The U.S. and China Will Resume Talks Amid Ongoing Trade War



John Walcott | TIME

U.S. officials and some outside experts say they expect this week’s meeting between President Trump and Chinese President Xi Jinping to head off an escalating trade war and restart trade negotiations between the world’s two largest economic powers.

The two leaders are scheduled to meet on the sidelines of the June 28 and 29 G20 economic summit in Osaka, Japan, amid signs that both sides are eager to forestall an escalating round of tariffs that is pushing China deeper into debt and prompting U.S. business and political leaders to oppose additional tariffs on imports from China.

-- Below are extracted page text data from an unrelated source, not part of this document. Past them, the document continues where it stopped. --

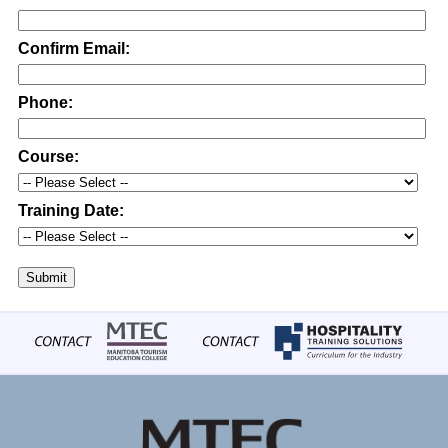
Confirm Email:
Phone:
Course:
Training Date:
Submit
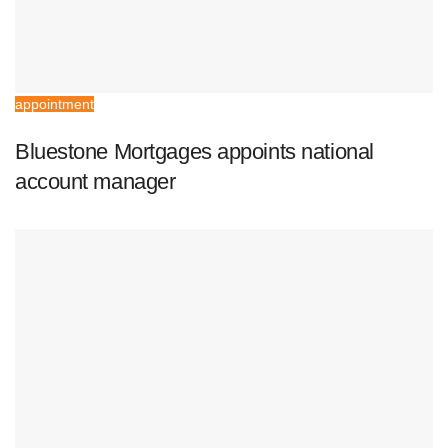
appointment
Bluestone Mortgages appoints national
account manager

One sign that the Trump Administration wants to give economic peace a chance is the fact that Treasury Secretary Steven Mnuchin, who is set to attend the Trump-Xi meeting, is holding up a final decision on selling advanced U.S. tanks and other military equipment to Taiwan, said a U.S. defense official who spoke on the condition of anonymity.

The Defense Department has notified Congress of the proposed $2 billion sale of M1A2 heavy tanks and anti-air and anti-tank missiles. But the administration has yet to act on the move, which would anger Beijing in the midst of an effort to restart trade negotiations.

“We are firmly against U.S. arms sales to Taiwan,” Chinese Foreign Ministry spokesman Geng Shuang told reporters on June 4. “We urge the U.S. to see the high sensitivity and severe harm of arms sales to Taiwan.”

Another signal of the Administration’s reluctance to anger Beijing right now is its muted response to the massive protests in Hong Kong to a bill that would allow China to extradite the territory’s residents. The bill has now been withdrawn.

Some U.S. lawmakers reintroduced a bill defending Hong Kong’s autonomy on June 14, but the Administration so far has not picked up the issue.

In addition, U.S. Special Trade Representative Robert Lighthizer, a trade hawk, sounded a slightly more moderate tone on Capitol Hill this week, saying, “It’s certainly in the interest of both China and the United States to have some kind of successful agreement. The President has said he definitely wants an agreement if we can get a great agreement for America.”